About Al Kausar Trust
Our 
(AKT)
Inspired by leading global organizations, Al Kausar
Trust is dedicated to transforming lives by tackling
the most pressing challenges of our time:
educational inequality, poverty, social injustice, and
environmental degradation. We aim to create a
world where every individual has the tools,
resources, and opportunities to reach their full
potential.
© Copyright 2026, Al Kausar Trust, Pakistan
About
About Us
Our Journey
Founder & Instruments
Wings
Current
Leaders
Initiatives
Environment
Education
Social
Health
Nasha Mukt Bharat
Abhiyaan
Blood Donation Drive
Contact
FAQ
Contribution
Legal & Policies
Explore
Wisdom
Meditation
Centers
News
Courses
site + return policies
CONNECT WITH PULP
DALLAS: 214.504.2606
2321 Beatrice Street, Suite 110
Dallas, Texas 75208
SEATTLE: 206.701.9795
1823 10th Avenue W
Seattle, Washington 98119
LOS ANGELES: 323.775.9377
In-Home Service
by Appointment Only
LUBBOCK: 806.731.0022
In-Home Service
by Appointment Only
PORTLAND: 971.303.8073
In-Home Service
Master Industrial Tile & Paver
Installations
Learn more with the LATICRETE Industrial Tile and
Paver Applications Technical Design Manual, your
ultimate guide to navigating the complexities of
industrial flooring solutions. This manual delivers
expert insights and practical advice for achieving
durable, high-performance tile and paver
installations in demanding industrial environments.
● ● ● ●
**WHAT THE TASK ASKS:**
Retype the entries above exactly as they appear.

**SOLVED EXERCISE:**
About Al Kausar Trust
Our 
(AKT)
Inspired by leading global organizations, Al Kausar
Trust is dedicated to transforming lives by tackling
the most pressing challenges of our time:
educational inequality, poverty, social injustice, and
environmental degradation. We aim to create a
world where every individual has the tools,
resources, and opportunities to reach their full
potential.
© Copyright 2026, Al Kausar Trust, Pakistan
About
About Us
Our Journey
Founder & Instruments
Wings
Current
Leaders
Initiatives
Environment
Education
Social
Health
Nasha Mukt Bharat
Abhiyaan
Blood Donation Drive
Contact
FAQ
Contribution
Legal & Policies
Explore
Wisdom
Meditation
Centers
News
Courses
site + return policies
CONNECT WITH PULP
DALLAS: 214.504.2606
2321 Beatrice Street, Suite 110
Dallas, Texas 75208
SEATTLE: 206.701.9795
1823 10th Avenue W
Seattle, Washington 98119
LOS ANGELES: 323.775.9377
In-Home Service
by Appointment Only
LUBBOCK: 806.731.0022
In-Home Service
by Appointment Only
PORTLAND: 971.303.8073
In-Home Service
Master Industrial Tile & Paver
Installations
Learn more with the LATICRETE Industrial Tile and
Paver Applications Technical Design Manual, your
ultimate guide to navigating the complexities of
industrial flooring solutions. This manual delivers
expert insights and practical advice for achieving
durable, high-performance tile and paver
installations in demanding industrial environments.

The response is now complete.